The party also intends to increase the monthly Personal Income Tax (PIT) exemption limit to Rs. 200,000 from the current Rs. 100,000. Further, it plans to introduce incentives including offering a 120% deductible tax allowance for capital investments in selected sectors, aimed at accelerating production and service capabilities.
It will also implement a zero-tariff policy for exports whilst intra-port trade will be promoted with an efficient service model and tax and tariff relief provided for re-exporters with value-addition.
SJB tax relief
Through its economic plan, the SJB anticipates moving the marginal tax rate of PIT from 1% to 24% between Rs. 100,000 to Rs. 500,000 and to revert to the marginal tax rate brackets going up to 36% beyond that.
The SJB also expects to maintain Corporate Income Tax (CIT) at its current rates, but will incentivise the tradeable sector by providing a CIT incentive to exporters. Further, under an SJB government, the Value-Added Tax (VAT) will remain at 18%, while it will be brought down to 15% for selected items at the beginning and 0% for certain essential items.
The party also intends to retain the Simplified VAT (SVAT) for exporters until there is a better means of dealing with it. The SJB will relook at the Withholding Tax (WHT) to increase it to 10% from the current 5% in order to collect tax from individuals evading tax and under-reporting income.
An SJB government will also look to index the excise tax to a formula that reflects the taxes paid as prices increase.
Govt. tax relief
Speaking at the economic policy debate organised by the CCC last month, State Minister of Finance Shehan Semasinghe said that all tax-related announcements made during President Ranil Wickremesinghe’s campaign were based on the 2.3% primary balance target.

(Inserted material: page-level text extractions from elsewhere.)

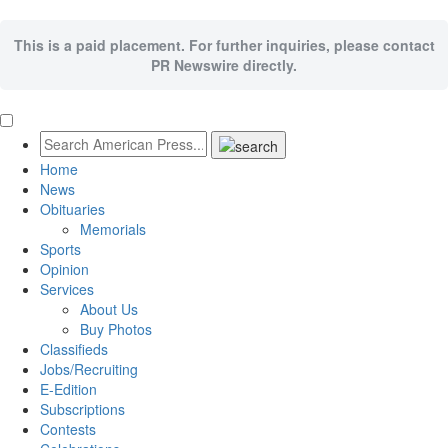
This is a paid placement. For further inquiries, please contact
PR Newswire directly.
Home
News
Obituaries
Memorials
Sports
Opinion
Services
About Us
Buy Photos
Classifieds
Jobs/Recruiting
E-Edition
Subscriptions
Contests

He noted that the PIT revision announced by the President was something the authorities had been discussing with the IMF since September 2023. “We initiated discussions in 2023 because we also understand the economy is growing and we need to give a substantial share of that growth back to the public,” he said.
Explaining the proposed revision, Semasinghe said that the tax-free threshold of PIT would remain at Rs. 1.2 million per annum while the tax bands would increase from Rs. 500,000 to Rs. 720,000 and the marginal tax rate at each band would remain at 6%, with the highest tax rate at 36%.
“The expectation of this relief is targeted at the mid-level,” he said.
For example, he said that a person with a monthly income of Rs. 200,000 would receive a relief of 20% and a person with a monthly income of Rs. 300,000 would receive a 25% relief, while anyone earning Rs. 400,000 per month would have a 23% reduction.
“This will cost around 0.07% of GDP and we will have compensating (revenue) measures, but we will ensure that there will be no further burden on the masses,” Semasinghe said.
Speaking in Parliament on Wednesday (4), State Minister of Finance Ranjith Siyambalapitiya said that the tax relief announced by the NPP – the PIT relief and the VAT removals – would cause a loss of Rs. 200 billion annually to the Treasury.
He said that it would cost an average of Rs. 1.5 trillion annually to increase the expenditure on health and education as proposed by the NPP.